Sunday, July 3, 2016


Wrapped for shipping

This is the story of a painting. It's a little like a puzzle, more like an itch. I've been lugging the piece around for ten years, from one studio and four homes, adding and subtracting, covering and uncovering parts. First just eyes painted on a thin piece of orange silk, which I later mounted to canvas and stretched across a frame, then more images added over time.

I call it Grace, and it seems to hold some key to who I am, though I'm not sure, and just writing that feels too highfalutin. She's big, heavy and a pain to carry. 6'6" tall x 4'3" wide, a nice wrap for a tall woman like me. (I tend to anthropomorphize art and trees. That's annoying to some friends, viewers and readers, but I can't help it). 

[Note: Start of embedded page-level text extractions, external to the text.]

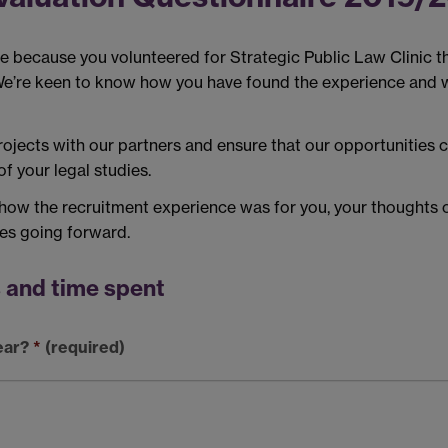
e because you volunteered for Strategic Public Law Clinic th
We’re keen to know how you have found the experience and w
ojects with our partners and ensure that our opportunities c
f your legal studies.
 how the recruitment experience was for you, your thoughts 
ces going forward.
s and time spent
ear?
*
(required)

I've cut off the strapping tape and packing paper that protected it on my last two journeys to and from the West Coast. I'm staring at her now in my Vermont bedroom. She survived well.

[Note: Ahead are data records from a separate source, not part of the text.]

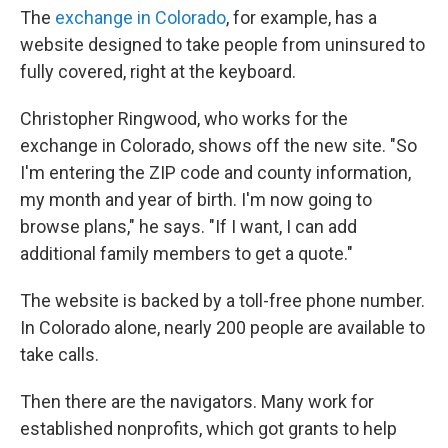
The
exchange in Colorado
, for example, has a
website designed to take people from uninsured to
fully covered, right at the keyboard.
Christopher Ringwood, who works for the
exchange in Colorado, shows off the new site. "So
I'm entering the ZIP code and county information,
my month and year of birth. I'm now going to
browse plans," he says. "If I want, I can add
additional family members to get a quote."
The website is backed by a toll-free phone number.
In Colorado alone, nearly 200 people are available to
take calls.
Then there are the navigators. Many work for
established nonprofits, which got grants to help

I'm somewhat embarrassed by what I see, but I can't help that either. 

My left logical brain says the grid of blank, staring eyes is overdone. 

And that glistening teardrop from the central eye is just plain cheesy, but I cannot remove it. I've planned to, but my hand refuses to make the mark to cover it up. My heart says this story speaks the truth. So what truth? 

At the risk of narrowing your experience of the painting, I will translate.
I am the little eye both sad and full of life, surrounded by ancestors I think, or protectors, connected by pale, thorny rose branches. They are the source of the tiny cascading roses descending in a flow of syrupy grace. For me, I, the little Eye, am resting against a background of living flesh, 
still part of the world of regeneration. The others are from the past, washed out but still influential. My touch of sadness is just the knowledge of death. 

So there it is. My parable of myself, like an open wound for all to see. But good too–a wellspring. I like the way I painted it–the bright, complex colors, the layers and depths. 

Of course I will still pick at her with a few painterly clarifications to the story, but the end is near as it has been for years. The roses need brightening up. They are joyful gifts of Grace after all. The big eyes could use a bit more arch to some of the blankest lids. I was going to try a thin coat of translucent paint or ground to mute their insistency. I might experiment carefully with that. Or maybe just stop and let it be.